One advantage of using an iron core CT is that most of the magnetic flux produced by a current in the primary winding passes through the secondary winding. Thus, iron-core CTs provide good flux linkage between the primary and secondary windings. Other advantages of using an iron-core toroidal CT include low production cost, inherent galvanic isolation, reliability, and ease of application.

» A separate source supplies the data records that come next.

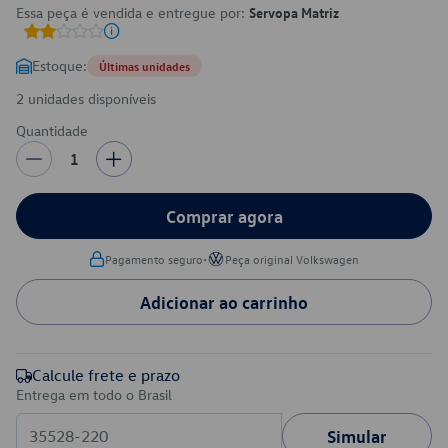
Essa peça é vendida e entregue por:
Servopa Matriz
Estoque:
Últimas unidades
2 unidades disponíveis
Quantidade
1
Comprar agora
•
Pagamento seguro
Peça original Volkswagen
Adicionar ao carrinho
Calcule frete e prazo
Entrega em todo o Brasil
Simular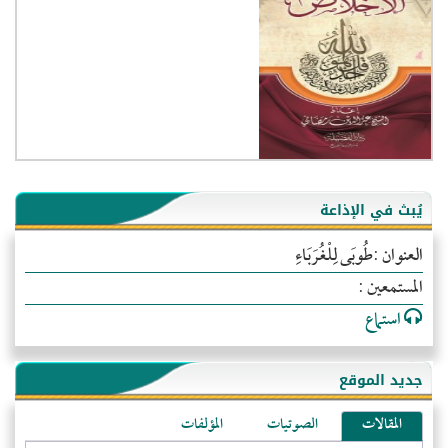
يُبث في الإذاعة
العنوان :طُوبَى لِلْغُرَبَاءِ
المستمعين :
استماع
جديد الموقع
المقالات
الصوتيات
المؤلفات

However, a major disadvantage of iron-core toroidal CTs is that they are prone to current saturation. Such saturation occurs when currents exceeding a dynamic operating range of the CT cause magnetization of the core to be independent of the current, and thus produce distortion in the secondary signal. Saturation in these CTs is due mainly to two factors. First, the relationship between a magnetizing current (i.e., a current which produces the flux required to induce a voltage for transformer action) and a voltage applied to the secondary winding is non-linear. Second, iron-core toroidal CTs are able to retain a large magnetic flux density, or remanence, in their cores after removal of a current applied to the primary winding.
SUMMARY
The invention provides techniques for correcting for saturation in a current transformer used to provide a current measurement. To this end, a current measurement received from a current transformer is provided to an artificial neural network. The artificial neural network is trained to implement an inverse transfer function of the current transformer and produces an output that accounts for saturation of the current transformer.
Embodiments may include one or more of the following features. For example, the output of the artificial neural network may be converted to a projected current measurement using an ideal transfer function for the current transformer. The projected current measurement is provided to a protective device which signals a relay to trip if the projected current measurement is greater than a predetermined value.

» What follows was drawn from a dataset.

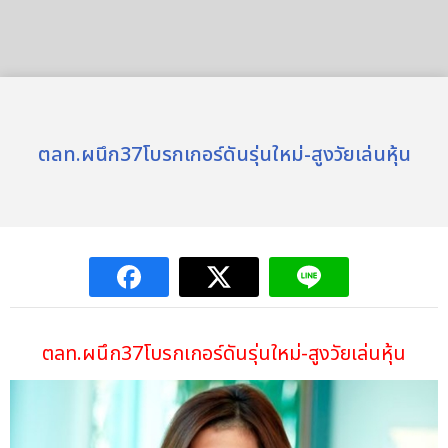
ตลท.ผนึก37โบรกเกอร์ดันรุ่นใหม่-สูงวัยเล่นหุ้น
ตลท.ผนึก37โบรกเกอร์ดันรุ่นใหม่-สูงวัยเล่นหุ้น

The current measurement may be provided to one of two artificial neural networks, with the particular artificial neural network used depending on whether the current measurement is greater than a predetermined threshold. Both artificial neural networks are trained to implement inverse transfer functions of the current transformer, but under different operating conditions (e.g., different current levels).

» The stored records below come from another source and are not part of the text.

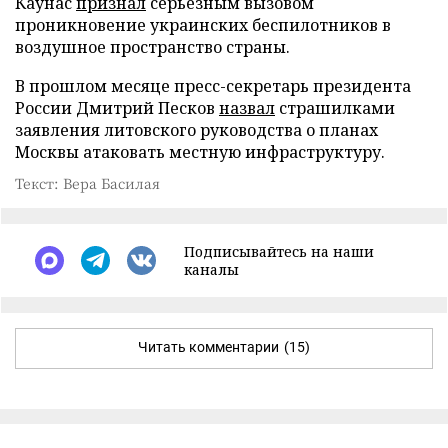
Каунас
признал
серьезным вызовом
проникновение украинских беспилотников в
воздушное пространство страны.
В прошлом месяце пресс-секретарь президента
России Дмитрий Песков
назвал
страшилками
заявления литовского руководства о планах
Москвы атаковать местную инфраструктуру.
Текст: Вера Басилая
Подписывайтесь на наши
каналы
Читать комментарии
(15)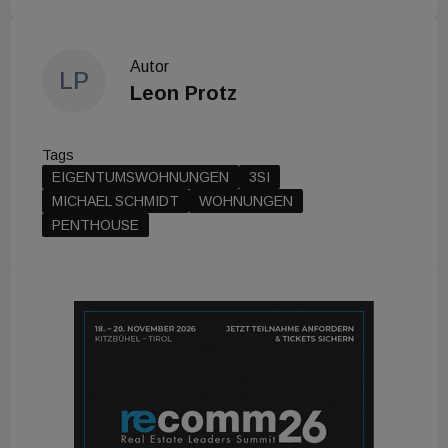
Autor
LP
Leon Protz
Tags
EIGENTUMSWOHNUNGEN
3SI
MICHAEL SCHMIDT
WOHNUNGEN
PENTHOUSE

The artificial neural network may be bypassed if the current measurement is less than a first threshold. When the artificial neural network is bypassed, the current measurement may be provided directly to a protective device which signals a relay to trip if the current measurement is greater than a predetermined value.
The artificial neural network may be trained using data from Electro Magnetic Transient Program simulations. The artificial neural network also may be trained using data from actual current transformers.
The current measurement from the current transformer may be converted into a sequence of digital samples. An input of the artificial neural network may be a digital sample from a current cycle. Another input of the artificial neural network may be based on digital samples from a previous current cycle.
The current measurement may be monitored to determine within which of several ranges the measurement falls. If the measurement falls in a first range, the artificial neural network may be bypassed and the current measurement may be provided directly to a protective device. If the measurement falls in a second range, the current measurement may be provided to a first artificial neural network. If the measurement falls in a third range, the current measurement may be provided to another artificial neural network.
Other features and advantages will be apparent from the following description, including the drawings, and from the claims.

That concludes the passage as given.